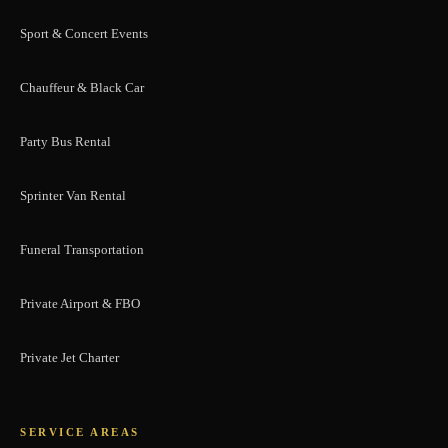
Sport & Concert Events
Chauffeur & Black Car
Party Bus Rental
Sprinter Van Rental
Funeral Transportation
Private Airport & FBO
Private Jet Charter
SERVICE AREAS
-=-=-
Leaving the pictures out, output all of the listing exactly.

Sport & Concert Events
Chauffeur & Black Car
Party Bus Rental
Sprinter Van Rental
Funeral Transportation
Private Airport & FBO
Private Jet Charter
SERVICE AREAS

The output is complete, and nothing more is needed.